*** Opening of SUPPLIED DATA ***
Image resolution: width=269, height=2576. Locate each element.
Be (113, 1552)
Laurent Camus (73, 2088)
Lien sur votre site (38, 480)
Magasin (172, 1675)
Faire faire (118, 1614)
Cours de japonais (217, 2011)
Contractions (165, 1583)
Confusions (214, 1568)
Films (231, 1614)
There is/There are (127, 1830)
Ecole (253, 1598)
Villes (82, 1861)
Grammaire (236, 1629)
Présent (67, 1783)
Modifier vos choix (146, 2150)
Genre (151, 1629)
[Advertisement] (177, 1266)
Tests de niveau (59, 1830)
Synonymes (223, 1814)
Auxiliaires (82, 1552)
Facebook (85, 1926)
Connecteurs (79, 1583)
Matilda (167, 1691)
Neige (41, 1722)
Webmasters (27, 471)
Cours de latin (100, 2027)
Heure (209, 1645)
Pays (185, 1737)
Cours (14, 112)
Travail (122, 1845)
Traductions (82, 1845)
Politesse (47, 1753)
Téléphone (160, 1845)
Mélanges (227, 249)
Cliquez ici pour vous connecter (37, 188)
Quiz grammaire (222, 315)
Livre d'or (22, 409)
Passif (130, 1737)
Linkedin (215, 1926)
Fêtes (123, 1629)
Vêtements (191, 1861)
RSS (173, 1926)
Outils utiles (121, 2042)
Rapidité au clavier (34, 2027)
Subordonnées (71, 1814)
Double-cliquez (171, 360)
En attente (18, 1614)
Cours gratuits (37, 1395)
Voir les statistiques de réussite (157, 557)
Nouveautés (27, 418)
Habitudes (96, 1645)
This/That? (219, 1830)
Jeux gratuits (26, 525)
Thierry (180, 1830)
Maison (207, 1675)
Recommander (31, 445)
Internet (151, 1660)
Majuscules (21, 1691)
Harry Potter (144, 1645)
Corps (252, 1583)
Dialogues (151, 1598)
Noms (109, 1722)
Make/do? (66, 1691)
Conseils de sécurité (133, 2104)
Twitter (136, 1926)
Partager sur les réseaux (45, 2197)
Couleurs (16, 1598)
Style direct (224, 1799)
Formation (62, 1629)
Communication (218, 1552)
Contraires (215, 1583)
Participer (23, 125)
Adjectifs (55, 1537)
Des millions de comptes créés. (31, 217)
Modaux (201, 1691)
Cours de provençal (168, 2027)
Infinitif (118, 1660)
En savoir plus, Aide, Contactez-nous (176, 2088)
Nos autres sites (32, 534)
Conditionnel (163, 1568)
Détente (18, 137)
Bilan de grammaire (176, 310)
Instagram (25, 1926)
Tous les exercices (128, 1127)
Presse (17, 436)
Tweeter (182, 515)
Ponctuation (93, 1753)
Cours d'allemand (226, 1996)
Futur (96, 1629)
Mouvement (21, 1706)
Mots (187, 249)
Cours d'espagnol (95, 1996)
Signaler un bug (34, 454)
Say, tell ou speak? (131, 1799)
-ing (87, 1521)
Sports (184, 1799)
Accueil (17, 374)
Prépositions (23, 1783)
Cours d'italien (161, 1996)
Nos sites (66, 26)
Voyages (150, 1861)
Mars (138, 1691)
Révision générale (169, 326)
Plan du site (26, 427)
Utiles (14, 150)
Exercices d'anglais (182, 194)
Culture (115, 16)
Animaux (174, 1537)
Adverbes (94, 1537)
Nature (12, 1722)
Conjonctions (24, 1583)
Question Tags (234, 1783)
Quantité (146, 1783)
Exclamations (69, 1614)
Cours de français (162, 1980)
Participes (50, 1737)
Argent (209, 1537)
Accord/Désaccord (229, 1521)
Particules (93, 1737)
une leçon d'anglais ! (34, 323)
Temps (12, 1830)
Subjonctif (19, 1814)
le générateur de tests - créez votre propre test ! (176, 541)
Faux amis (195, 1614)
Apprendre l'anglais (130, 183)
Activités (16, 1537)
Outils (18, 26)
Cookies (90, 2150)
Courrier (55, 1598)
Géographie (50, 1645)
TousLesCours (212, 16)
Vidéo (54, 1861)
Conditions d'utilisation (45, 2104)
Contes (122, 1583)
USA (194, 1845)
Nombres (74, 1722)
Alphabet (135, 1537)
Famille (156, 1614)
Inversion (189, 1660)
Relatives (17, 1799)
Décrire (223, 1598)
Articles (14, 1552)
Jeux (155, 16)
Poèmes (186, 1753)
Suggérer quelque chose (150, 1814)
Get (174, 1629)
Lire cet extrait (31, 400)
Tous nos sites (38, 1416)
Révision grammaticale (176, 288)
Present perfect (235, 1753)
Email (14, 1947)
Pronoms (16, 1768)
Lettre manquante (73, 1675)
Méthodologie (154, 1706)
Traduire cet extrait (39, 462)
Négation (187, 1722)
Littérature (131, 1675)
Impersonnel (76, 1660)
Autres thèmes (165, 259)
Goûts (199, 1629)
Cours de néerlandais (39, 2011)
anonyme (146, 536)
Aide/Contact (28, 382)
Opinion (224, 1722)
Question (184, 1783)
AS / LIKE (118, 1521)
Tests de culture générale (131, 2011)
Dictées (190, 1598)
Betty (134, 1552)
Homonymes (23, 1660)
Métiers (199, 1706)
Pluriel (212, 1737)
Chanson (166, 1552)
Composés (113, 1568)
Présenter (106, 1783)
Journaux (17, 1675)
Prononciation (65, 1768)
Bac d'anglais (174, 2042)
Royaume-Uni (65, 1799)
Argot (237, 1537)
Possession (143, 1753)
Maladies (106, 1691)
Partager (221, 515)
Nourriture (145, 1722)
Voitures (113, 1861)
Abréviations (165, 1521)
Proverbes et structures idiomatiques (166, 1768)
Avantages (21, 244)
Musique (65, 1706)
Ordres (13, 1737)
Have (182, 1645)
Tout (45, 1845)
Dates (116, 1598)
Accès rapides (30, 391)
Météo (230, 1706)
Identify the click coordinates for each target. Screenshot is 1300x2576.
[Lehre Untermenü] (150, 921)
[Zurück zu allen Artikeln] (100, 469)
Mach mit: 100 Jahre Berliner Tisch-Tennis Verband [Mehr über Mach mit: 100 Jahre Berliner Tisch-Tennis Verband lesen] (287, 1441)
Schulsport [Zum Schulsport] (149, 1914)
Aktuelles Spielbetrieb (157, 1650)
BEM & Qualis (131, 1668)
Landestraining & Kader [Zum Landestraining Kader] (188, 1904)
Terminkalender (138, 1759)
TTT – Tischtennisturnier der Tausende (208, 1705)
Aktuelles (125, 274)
*** Close of SUPPLIED DATA ***
## [WHAT TO DO]
Each line from the top of the entries above through the line containing "Linkedin (215, 1926)" must be transcribed exactly, and no other line may appear.

## [ANSWER SPACE]
Image resolution: width=269, height=2576. Locate each element.
Be (113, 1552)
Laurent Camus (73, 2088)
Lien sur votre site (38, 480)
Magasin (172, 1675)
Faire faire (118, 1614)
Cours de japonais (217, 2011)
Contractions (165, 1583)
Confusions (214, 1568)
Films (231, 1614)
There is/There are (127, 1830)
Ecole (253, 1598)
Villes (82, 1861)
Grammaire (236, 1629)
Présent (67, 1783)
Modifier vos choix (146, 2150)
Genre (151, 1629)
[Advertisement] (177, 1266)
Tests de niveau (59, 1830)
Synonymes (223, 1814)
Auxiliaires (82, 1552)
Facebook (85, 1926)
Connecteurs (79, 1583)
Matilda (167, 1691)
Neige (41, 1722)
Webmasters (27, 471)
Cours de latin (100, 2027)
Heure (209, 1645)
Pays (185, 1737)
Cours (14, 112)
Travail (122, 1845)
Traductions (82, 1845)
Politesse (47, 1753)
Téléphone (160, 1845)
Mélanges (227, 249)
Cliquez ici pour vous connecter (37, 188)
Quiz grammaire (222, 315)
Livre d'or (22, 409)
Passif (130, 1737)
Linkedin (215, 1926)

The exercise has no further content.